SEOUL, South Korea, Sept 1 – South Korean prosecutors indicted the heir to the Samsung empire Tuesday over a controversial merger of two business units seen as a key step towards his succession, in the latest legal blow to the sprawling conglomerate.
Lee Jae-yong, vice chairman of Samsung Electronics, committed stock manipulation, breach of trust and other offences when two other subsidiaries, Samsung C&T and Cheil Industries, merged in 2015, the prosecutors said.
Ten other current and former top Samsung executives were also charged.
Lee and his subordinates had carried out “a systemic scheme to take control of the Samsung Group with the least cost”, said the prosecution, by deploying “various unfair transactions”.
Lee is already separately being re-tried on charges of bribery, embezzlement and other offences in connection with the corruption scandal that brought down former South Korean president Park Geun-hye.
The businessman was not detained, but the charges are likely to prove a distraction as his firm seeks to navigate the effects of the coronavirus pandemic.

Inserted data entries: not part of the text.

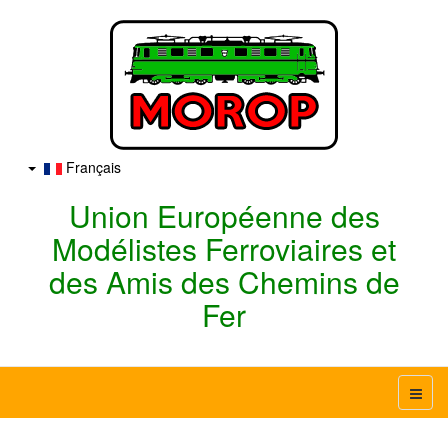
Français
Union Européenne des
Modélistes Ferroviaires et
des Amis des Chemins de
Fer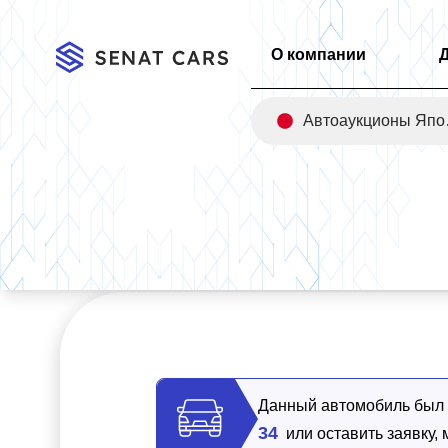
О компании
Авт
Главная
/
Каталог
/
Mercedes-Benz E-Class E300e 4MATIC Ex
Данный автомобиль был п
34
или оставить заявку,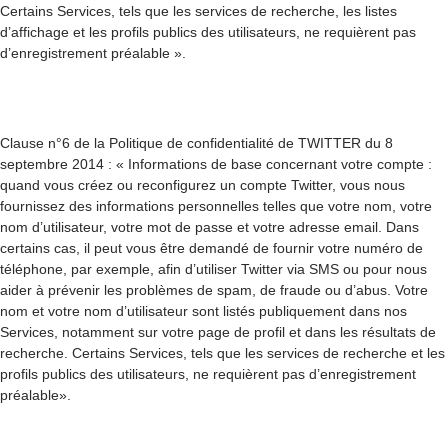
Certains Services, tels que les services de recherche, les listes
d’affichage et les profils publics des utilisateurs, ne requièrent pas
d’enregistrement préalable ».
Clause n°6 de la Politique de confidentialité de TWITTER du 8
septembre 2014 : « Informations de base concernant votre compte :
quand vous créez ou reconfigurez un compte Twitter, vous nous
fournissez des informations personnelles telles que votre nom, votre
nom d’utilisateur, votre mot de passe et votre adresse email. Dans
certains cas, il peut vous être demandé de fournir votre numéro de
téléphone, par exemple, afin d’utiliser Twitter via SMS ou pour nous
aider à prévenir les problèmes de spam, de fraude ou d’abus. Votre
nom et votre nom d’utilisateur sont listés publiquement dans nos
Services, notamment sur votre page de profil et dans les résultats de
recherche. Certains Services, tels que les services de recherche et les
profils publics des utilisateurs, ne requièrent pas d’enregistrement
préalable».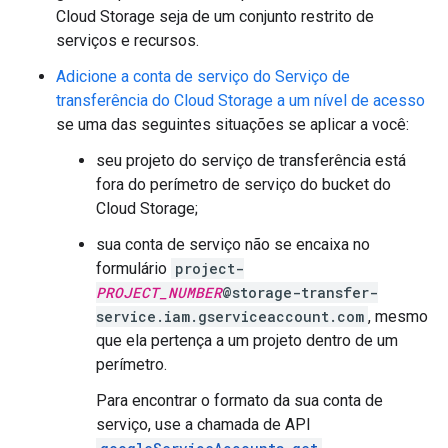
Cloud Storage seja de um conjunto restrito de
serviços e recursos.
Adicione a conta de serviço do Serviço de
transferência do Cloud Storage a um nível de acesso
se uma das seguintes situações se aplicar a você:
seu projeto do serviço de transferência está
fora do perímetro de serviço do bucket do
Cloud Storage;
sua conta de serviço não se encaixa no
formulário
project-
PROJECT_NUMBER
@storage-transfer-
service.iam.gserviceaccount.com
, mesmo
que ela pertença a um projeto dentro de um
perímetro.
Para encontrar o formato da sua conta de
serviço, use a chamada de API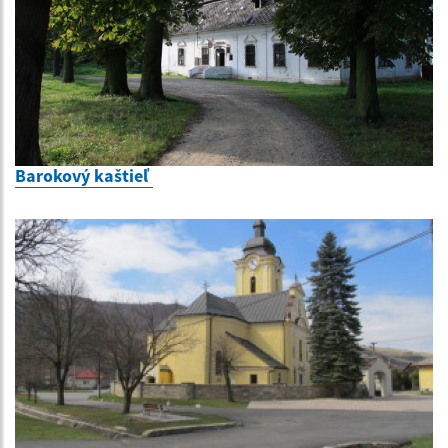
Barokový kaštieľ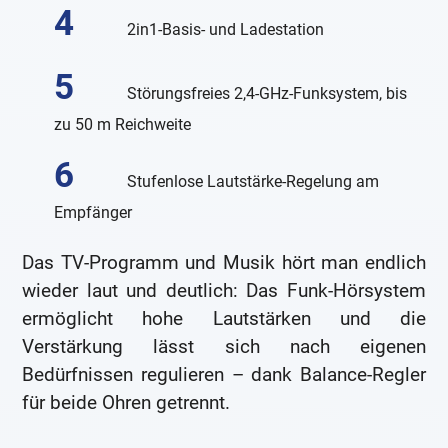
2in1-Basis- und Ladestation
Störungsfreies 2,4-GHz-Funksystem, bis
zu 50 m Reichweite
Stufenlose Lautstärke-Regelung am
Empfänger
Das TV-Programm und Musik hört man endlich
wieder laut und deutlich: Das Funk-Hörsystem
ermöglicht hohe Lautstärken und die
Verstärkung lässt sich nach eigenen
Bedürfnissen regulieren – dank Balance-Regler
für beide Ohren getrennt.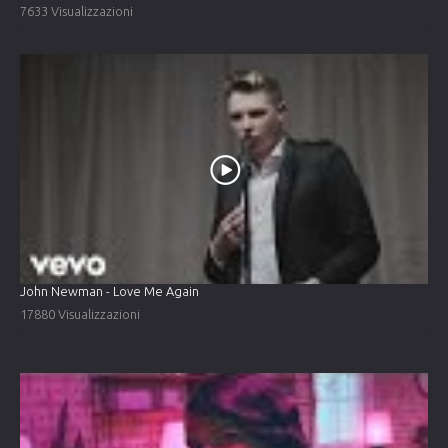
7633 Visualizzazioni
John Newman - Love Me Again
17880 Visualizzazioni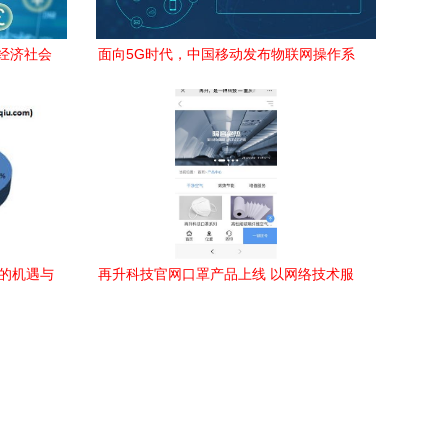
经济社会
面向5G时代，中国移动发布物联网操作系
统OneOS，助推网络技术服务创新
尔的机遇与
再升科技官网口罩产品上线 以网络技术服
务推动干净空气新体验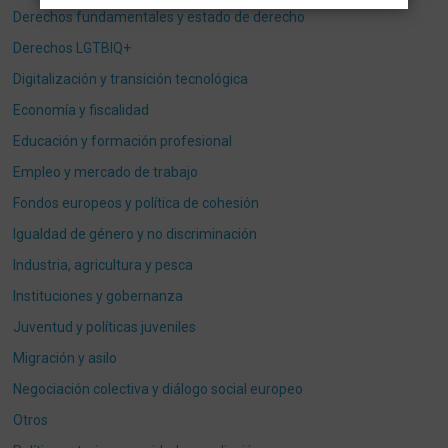
Derechos fundamentales y estado de derecho
Derechos LGTBIQ+
Digitalización y transición tecnológica
Economía y fiscalidad
Educación y formación profesional
Empleo y mercado de trabajo
Fondos europeos y política de cohesión
Igualdad de género y no discriminación
Industria, agricultura y pesca
Instituciones y gobernanza
Juventud y políticas juveniles
Migración y asilo
Negociación colectiva y diálogo social europeo
Otros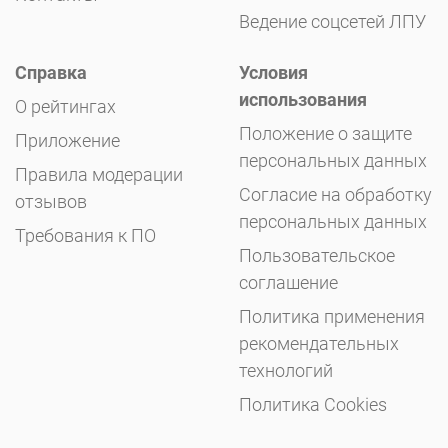
Ведение соцсетей ЛПУ
Справка
Условия
использования
О рейтингах
Положение о защите
Приложение
персональных данных
Правила модерации
Согласие на обработку
отзывов
персональных данных
Требования к ПО
Пользовательское
соглашение
Политика применения
рекомендательных
технологий
Политика Cookies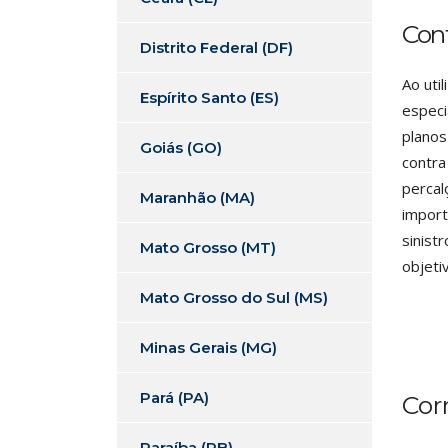
Con
Distrito Federal (DF)
Ao uti
Espírito Santo (ES)
especi
planos
Goiás (GO)
contra
percal
Maranhão (MA)
import
sinist
Mato Grosso (MT)
objeti
Mato Grosso do Sul (MS)
Minas Gerais (MG)
Pará (PA)
Cor
Paraíba (PB)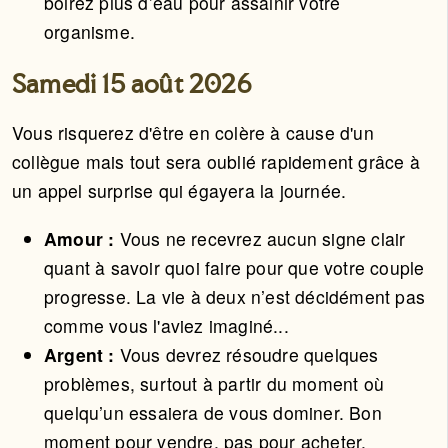
boirez plus d’eau pour assainir votre
organisme.
Samedi 15 août 2026
Vous risquerez d'être en colère à cause d'un
collègue mais tout sera oublié rapidement grâce à
un appel surprise qui égayera la journée.
Amour :
Vous ne recevrez aucun signe clair
quant à savoir quoi faire pour que votre couple
progresse. La vie à deux n’est décidément pas
comme vous l'aviez imaginé...
Argent :
Vous devrez résoudre quelques
problèmes, surtout à partir du moment où
quelqu’un essaiera de vous dominer. Bon
moment pour vendre, pas pour acheter.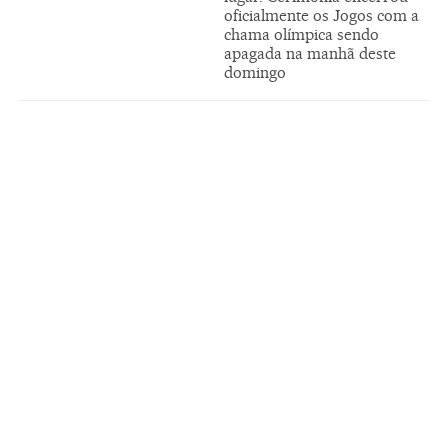
oficialmente os Jogos com a
chama olímpica sendo
apagada na manhã deste
domingo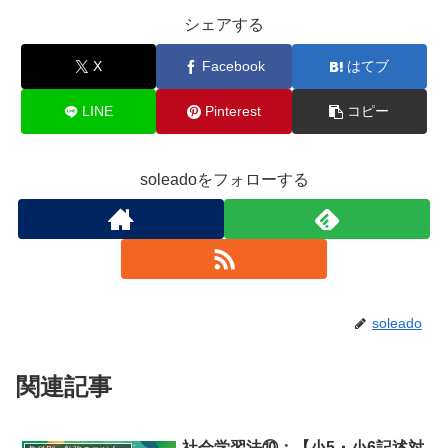
シェアする
X
Facebook
はてブ
LINE
Pinterest
コピー
soleadoをフォローする
soleado
関連記事
社会学習法⑩：【小5・小6記述対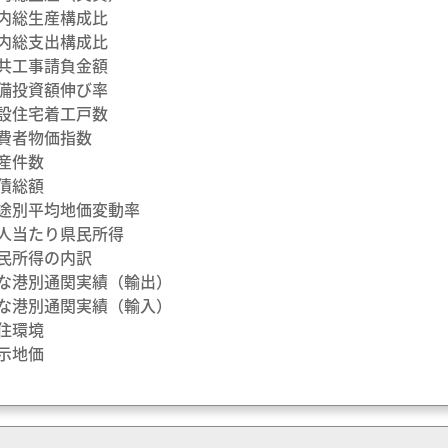
県内総生産構成比
県内総支出構成比
公共工事請負金額
設備投資額伸び率
新設住宅着工戸数
消費者物価指数
倒産件数
負債総額
用途別平均地価変動率
一人当たり県民所得
県民所得の内訳
主な港別通関実績（輸出）
主な港別通関実績（輸入）
居住環境
公示地価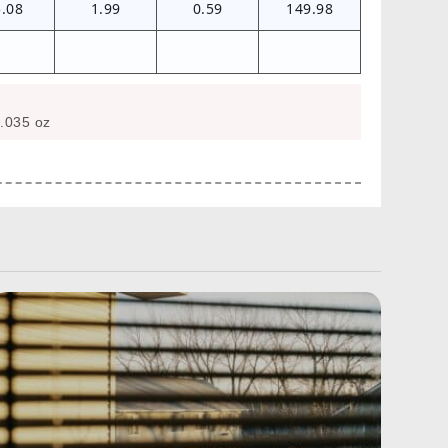
5.08
1.99
0.59
149.98
.035 oz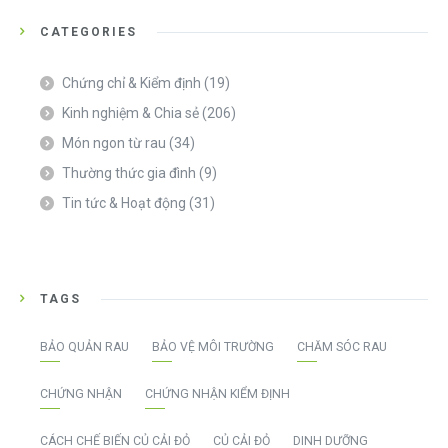
CATEGORIES
Chứng chỉ & Kiểm định
(19)
Kinh nghiệm & Chia sẻ
(206)
Món ngon từ rau
(34)
Thường thức gia đình
(9)
Tin tức & Hoạt động
(31)
TAGS
BẢO QUẢN RAU
BẢO VỆ MÔI TRƯỜNG
CHĂM SÓC RAU
CHỨNG NHẬN
CHỨNG NHẬN KIỂM ĐỊNH
CÁCH CHẾ BIẾN CỦ CẢI ĐỎ
CỦ CẢI ĐỎ
DINH DƯỠNG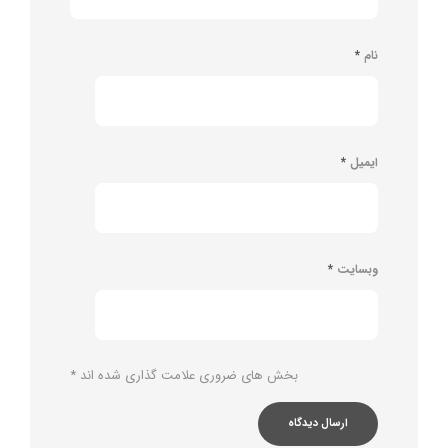
نام
*
ایمیل
*
وبسایت
*
بخش های ضروری علامت گذاری شده اند
*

Samsung Electronics is the flagship subsidiary of the group, which was founded by Lee’s grandfather and has grown to become by far the biggest of the family-controlled conglomerates, or chaebols, that dominate business in the world’s 12th-largest economy.
Its overall turnover is equivalent to a fifth of South Korea’s gross domestic product and is crucial to the country’s economic health.
The firm saw profits rise in April-July with data centres moving to stockpile its DRAM chips to meet surging demand for online activities as a result of global lockdowns.
But the South’s economy shrank 3.2 percent year-on-year in the same period, according to a revised estimate by the central Bank of Korea on Tuesday.
Lee was jailed for five years in 2017 after being found guilty of bribery and other offences linked to former president Park, before being cleared on appeal and released a year later. That case is currently being retried.
Lee apologised in May over the issues, pledging to ensure “there will be no more controversy over the succession” and that he would not allow his children to take over from him at the firm.
“Our technology and products are being hailed as first-class but the public gaze towards Samsung still remains harsh,” he said, bowing to the cameras. “This is my fault. I apologise.”